Problem to work on: Lines from the one containing "Describe the element at coordinates (109, 1831)" through the last one in the data below: write them out word for word, and only them.

Working data:
________
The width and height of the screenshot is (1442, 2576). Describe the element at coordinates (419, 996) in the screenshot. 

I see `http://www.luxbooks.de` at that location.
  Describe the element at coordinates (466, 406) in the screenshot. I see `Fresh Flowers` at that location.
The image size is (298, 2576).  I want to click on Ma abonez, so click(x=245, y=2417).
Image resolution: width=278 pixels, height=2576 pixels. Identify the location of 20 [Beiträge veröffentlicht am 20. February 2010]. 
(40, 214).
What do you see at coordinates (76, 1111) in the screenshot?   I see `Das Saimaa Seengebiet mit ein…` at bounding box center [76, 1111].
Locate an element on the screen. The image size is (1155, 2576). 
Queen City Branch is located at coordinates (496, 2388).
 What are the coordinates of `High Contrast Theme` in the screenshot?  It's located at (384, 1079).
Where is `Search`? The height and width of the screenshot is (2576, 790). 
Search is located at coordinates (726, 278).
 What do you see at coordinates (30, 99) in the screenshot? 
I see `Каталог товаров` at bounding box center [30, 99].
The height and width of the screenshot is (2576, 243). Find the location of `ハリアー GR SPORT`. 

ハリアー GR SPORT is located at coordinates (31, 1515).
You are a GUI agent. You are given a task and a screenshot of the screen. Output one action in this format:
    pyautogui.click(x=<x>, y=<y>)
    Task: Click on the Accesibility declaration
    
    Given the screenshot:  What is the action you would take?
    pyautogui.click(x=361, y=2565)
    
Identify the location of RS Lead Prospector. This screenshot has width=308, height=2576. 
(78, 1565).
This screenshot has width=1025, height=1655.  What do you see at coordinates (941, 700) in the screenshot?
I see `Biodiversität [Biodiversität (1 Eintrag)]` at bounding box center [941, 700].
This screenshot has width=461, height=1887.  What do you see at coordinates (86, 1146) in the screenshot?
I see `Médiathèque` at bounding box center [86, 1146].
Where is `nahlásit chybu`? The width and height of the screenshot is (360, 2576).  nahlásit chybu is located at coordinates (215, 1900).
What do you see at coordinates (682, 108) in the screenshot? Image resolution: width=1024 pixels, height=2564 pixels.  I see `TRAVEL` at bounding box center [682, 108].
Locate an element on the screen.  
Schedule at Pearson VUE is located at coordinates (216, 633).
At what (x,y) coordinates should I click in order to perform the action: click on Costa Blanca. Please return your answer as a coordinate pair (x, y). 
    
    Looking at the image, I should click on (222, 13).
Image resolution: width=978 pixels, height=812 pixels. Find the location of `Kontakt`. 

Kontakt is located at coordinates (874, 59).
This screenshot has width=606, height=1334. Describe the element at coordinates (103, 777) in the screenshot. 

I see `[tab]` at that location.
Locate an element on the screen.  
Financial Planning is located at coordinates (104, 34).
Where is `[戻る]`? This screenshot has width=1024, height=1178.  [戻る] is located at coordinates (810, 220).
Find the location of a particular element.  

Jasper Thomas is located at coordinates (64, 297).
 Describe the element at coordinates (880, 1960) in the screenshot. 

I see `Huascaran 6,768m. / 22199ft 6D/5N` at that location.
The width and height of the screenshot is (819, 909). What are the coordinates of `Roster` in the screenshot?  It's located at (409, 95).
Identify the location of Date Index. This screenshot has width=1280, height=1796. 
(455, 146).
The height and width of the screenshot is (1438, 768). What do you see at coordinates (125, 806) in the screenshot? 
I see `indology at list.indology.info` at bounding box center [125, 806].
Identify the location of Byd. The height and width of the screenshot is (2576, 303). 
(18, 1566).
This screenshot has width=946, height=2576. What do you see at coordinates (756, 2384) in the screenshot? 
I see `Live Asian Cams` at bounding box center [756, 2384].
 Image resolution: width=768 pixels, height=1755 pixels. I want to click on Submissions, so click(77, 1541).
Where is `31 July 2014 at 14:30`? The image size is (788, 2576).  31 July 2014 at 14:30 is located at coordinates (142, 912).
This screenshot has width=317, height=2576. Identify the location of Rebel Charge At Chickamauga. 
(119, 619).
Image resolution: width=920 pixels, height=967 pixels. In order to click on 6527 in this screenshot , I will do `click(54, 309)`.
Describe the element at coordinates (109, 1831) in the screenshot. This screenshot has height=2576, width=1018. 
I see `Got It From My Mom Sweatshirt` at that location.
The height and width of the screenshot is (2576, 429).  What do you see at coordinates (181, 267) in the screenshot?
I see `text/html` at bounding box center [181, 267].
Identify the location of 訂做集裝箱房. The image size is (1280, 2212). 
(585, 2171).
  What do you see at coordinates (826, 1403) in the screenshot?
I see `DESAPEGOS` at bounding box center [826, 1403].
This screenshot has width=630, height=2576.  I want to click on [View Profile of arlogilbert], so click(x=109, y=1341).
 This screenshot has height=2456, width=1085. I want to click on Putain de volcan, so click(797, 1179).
________
Task answer:
Describe the element at coordinates (109, 1831) in the screenshot. This screenshot has height=2576, width=1018. 
I see `Got It From My Mom Sweatshirt` at that location.
The height and width of the screenshot is (2576, 429).  What do you see at coordinates (181, 267) in the screenshot?
I see `text/html` at bounding box center [181, 267].
Identify the location of 訂做集裝箱房. The image size is (1280, 2212). 
(585, 2171).
  What do you see at coordinates (826, 1403) in the screenshot?
I see `DESAPEGOS` at bounding box center [826, 1403].
This screenshot has width=630, height=2576.  I want to click on [View Profile of arlogilbert], so click(x=109, y=1341).
 This screenshot has height=2456, width=1085. I want to click on Putain de volcan, so click(797, 1179).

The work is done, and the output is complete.